Home health therapy orders must be specific: they need to name the exact procedures, how often they’ll happen, and how long the course of treatment will last. The therapist providing your care must be appropriately licensed and either employed or contracted by a Medicaid-enrolled home health agency. Prior authorization is generally required for home-based therapy, though some states waive it for initial evaluations or for a short course of therapy ordered before hospital discharge.
Cardiac and Pulmonary Rehabilitation
Coverage for specialized rehabilitation programs, like cardiac rehab after a heart attack or pulmonary rehab for chronic lung disease, is less standardized under Medicaid than under Medicare. Medicare has clear national coverage criteria for these programs, but Medicaid leaves most of this up to individual states. Some state Medicaid programs cover cardiac and pulmonary rehab as part of their outpatient therapy or rehabilitative services benefit, while others do not list them explicitly. If you need this type of specialized rehab, check with your state Medicaid office or the rehabilitation program directly to confirm coverage before starting.

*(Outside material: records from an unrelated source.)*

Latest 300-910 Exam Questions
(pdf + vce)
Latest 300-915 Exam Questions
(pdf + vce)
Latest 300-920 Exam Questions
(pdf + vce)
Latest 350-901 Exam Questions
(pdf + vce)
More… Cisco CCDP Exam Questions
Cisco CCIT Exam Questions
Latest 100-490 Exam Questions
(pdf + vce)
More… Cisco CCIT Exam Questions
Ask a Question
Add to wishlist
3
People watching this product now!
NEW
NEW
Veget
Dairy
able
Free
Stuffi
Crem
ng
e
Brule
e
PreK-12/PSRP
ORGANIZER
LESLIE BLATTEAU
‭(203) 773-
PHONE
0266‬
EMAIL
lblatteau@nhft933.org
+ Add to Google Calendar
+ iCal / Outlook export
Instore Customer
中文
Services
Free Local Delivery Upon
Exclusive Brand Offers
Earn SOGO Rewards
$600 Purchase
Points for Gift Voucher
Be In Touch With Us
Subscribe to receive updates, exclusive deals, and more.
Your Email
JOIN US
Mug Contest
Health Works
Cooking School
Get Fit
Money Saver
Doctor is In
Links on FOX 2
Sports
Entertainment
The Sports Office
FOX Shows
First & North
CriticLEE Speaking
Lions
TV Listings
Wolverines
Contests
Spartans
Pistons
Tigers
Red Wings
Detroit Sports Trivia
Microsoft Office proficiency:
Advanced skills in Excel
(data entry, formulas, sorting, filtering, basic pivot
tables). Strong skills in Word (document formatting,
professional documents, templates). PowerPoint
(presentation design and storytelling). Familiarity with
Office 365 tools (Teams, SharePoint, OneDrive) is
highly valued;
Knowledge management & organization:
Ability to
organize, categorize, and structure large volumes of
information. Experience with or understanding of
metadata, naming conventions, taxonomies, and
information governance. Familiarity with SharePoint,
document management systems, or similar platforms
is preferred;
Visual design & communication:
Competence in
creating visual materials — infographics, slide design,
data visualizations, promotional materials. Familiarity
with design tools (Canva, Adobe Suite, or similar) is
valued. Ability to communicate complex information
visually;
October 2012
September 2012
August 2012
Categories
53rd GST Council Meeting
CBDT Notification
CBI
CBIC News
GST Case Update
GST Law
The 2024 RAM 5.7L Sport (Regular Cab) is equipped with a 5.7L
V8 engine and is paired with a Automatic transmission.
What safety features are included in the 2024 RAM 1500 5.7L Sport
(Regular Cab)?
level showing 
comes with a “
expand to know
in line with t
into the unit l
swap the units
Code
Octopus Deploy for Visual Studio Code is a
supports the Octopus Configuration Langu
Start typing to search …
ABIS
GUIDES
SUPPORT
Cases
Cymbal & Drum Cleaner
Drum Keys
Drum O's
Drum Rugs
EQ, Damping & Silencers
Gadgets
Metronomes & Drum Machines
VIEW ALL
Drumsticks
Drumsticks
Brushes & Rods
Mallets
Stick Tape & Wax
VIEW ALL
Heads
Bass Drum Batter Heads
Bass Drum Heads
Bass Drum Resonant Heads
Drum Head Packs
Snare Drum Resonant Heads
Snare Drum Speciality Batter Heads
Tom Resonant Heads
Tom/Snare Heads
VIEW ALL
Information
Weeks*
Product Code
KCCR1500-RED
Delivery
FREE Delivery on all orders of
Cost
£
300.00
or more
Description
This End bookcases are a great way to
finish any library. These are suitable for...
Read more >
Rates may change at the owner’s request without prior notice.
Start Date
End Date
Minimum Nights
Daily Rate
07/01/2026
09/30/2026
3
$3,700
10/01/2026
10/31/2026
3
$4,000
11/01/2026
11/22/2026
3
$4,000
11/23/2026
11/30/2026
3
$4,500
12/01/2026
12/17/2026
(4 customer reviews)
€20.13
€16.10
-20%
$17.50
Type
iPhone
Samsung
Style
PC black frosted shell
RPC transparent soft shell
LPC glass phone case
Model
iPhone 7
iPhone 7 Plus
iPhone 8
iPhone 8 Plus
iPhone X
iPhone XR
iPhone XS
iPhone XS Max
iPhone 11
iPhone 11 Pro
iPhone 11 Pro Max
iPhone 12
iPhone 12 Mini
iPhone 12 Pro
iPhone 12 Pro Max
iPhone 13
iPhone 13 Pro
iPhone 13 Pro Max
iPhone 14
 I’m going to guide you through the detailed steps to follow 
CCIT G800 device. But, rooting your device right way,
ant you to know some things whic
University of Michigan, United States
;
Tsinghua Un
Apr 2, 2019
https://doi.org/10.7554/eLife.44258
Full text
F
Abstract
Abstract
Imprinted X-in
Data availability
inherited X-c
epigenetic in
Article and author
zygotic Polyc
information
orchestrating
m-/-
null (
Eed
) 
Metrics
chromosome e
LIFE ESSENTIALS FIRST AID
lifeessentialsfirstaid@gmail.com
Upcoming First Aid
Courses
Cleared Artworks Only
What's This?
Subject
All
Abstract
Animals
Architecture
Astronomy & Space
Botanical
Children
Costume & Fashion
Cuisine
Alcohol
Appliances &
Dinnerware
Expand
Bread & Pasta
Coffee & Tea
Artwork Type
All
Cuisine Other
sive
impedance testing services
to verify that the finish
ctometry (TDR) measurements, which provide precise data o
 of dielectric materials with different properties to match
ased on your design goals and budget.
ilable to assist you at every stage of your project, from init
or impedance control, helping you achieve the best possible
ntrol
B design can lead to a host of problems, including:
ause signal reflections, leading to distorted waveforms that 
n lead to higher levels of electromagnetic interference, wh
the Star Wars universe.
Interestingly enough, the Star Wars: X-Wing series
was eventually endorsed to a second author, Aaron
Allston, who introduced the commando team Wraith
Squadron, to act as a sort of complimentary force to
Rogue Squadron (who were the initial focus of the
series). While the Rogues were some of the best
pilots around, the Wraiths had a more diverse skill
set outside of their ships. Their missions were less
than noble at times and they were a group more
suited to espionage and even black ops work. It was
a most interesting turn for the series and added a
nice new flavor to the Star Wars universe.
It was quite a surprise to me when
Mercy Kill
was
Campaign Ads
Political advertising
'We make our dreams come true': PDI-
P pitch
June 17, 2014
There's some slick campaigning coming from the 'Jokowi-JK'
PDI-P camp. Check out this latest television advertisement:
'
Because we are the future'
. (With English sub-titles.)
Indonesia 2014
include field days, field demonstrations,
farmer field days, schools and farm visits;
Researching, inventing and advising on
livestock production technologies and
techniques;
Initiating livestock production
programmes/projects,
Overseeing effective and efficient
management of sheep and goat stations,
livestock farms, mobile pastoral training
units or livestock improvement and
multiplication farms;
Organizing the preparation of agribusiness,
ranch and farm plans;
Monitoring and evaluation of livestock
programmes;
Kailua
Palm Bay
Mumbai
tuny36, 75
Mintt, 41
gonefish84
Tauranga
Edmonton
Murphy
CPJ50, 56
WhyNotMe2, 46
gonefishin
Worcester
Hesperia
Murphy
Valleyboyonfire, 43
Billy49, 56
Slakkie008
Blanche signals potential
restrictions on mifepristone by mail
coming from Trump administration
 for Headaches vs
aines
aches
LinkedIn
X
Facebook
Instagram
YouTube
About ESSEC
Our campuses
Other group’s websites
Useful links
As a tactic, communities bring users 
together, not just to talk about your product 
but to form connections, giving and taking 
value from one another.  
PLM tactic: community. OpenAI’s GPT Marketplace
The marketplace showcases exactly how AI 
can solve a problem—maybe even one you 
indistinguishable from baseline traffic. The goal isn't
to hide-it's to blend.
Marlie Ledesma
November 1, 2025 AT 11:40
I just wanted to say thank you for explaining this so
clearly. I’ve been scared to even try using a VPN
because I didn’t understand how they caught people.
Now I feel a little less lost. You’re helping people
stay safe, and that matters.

What You Might Pay Out of Pocket
Medicaid is designed to minimize costs for enrollees, and most rehabilitation services come with little to no out-of-pocket expense. Some states charge small copayments for outpatient services, typically a few dollars per visit. For people receiving rehab in a nursing facility under Medicaid, the program covers the cost of care, but residents are generally expected to contribute most of their income toward the cost, keeping only a small personal needs allowance. In Massachusetts, for instance, that allowance is $72.80 per month.
Some expansion states have experimented with slightly higher cost-sharing for certain enrollees through special waivers, but federal rules cap what Medicaid can charge, and total out-of-pocket costs remain far below what uninsured or privately insured patients typically face.
How Coverage Varies by State
The single most important factor in what rehabilitation services Medicaid will cover is which state you live in. States that expanded Medicaid under the ACA must cover rehabilitative services as an essential health benefit for expansion enrollees. States that didn’t expand still cover rehabilitation through their traditional benefit plans, but the scope can be narrower, and eligibility is more restricted since fewer adults qualify.
To find out exactly what’s covered in your state, the most reliable path is your state Medicaid agency’s website or a call to their member services line. You can also ask a rehabilitation provider directly whether they accept Medicaid and what services are pre-approved versus requiring authorization. Provider offices that regularly work with Medicaid patients are often the fastest source of practical answers about what your coverage will look like for a specific type of rehab.